● What to work on: Each line of the data below that holds the word "Neues" is to be reported in full.

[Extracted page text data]
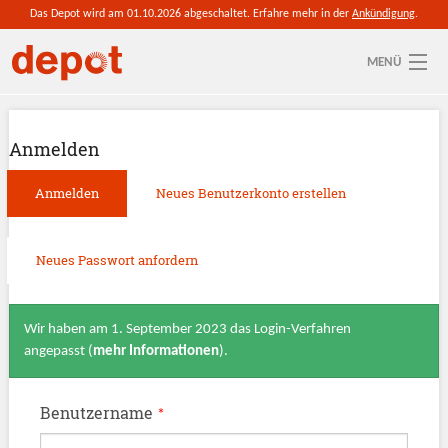
Direkt zum Inhalt
Das Depot wird am 01.10.2026 abgeschaltet. Erfahre mehr in der
Ankündigung
.
MENÜ
Aktuelle depot-Region: Chemnitz
Anmelden
So funktioniert's
Haupt-Reiter
Anmelden
Neues Benutzerkonto erstellen
(aktiver
Reiter)
Ressourcen
Anmelden
Neues Passwort anfordern
Wir haben am 1. September 2023 das Login-Verfahren
angepasst (
mehr Informationen
).
Benutzername
*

● The answer:
Neues Benutzerkonto erstellen
Neues Passwort anfordern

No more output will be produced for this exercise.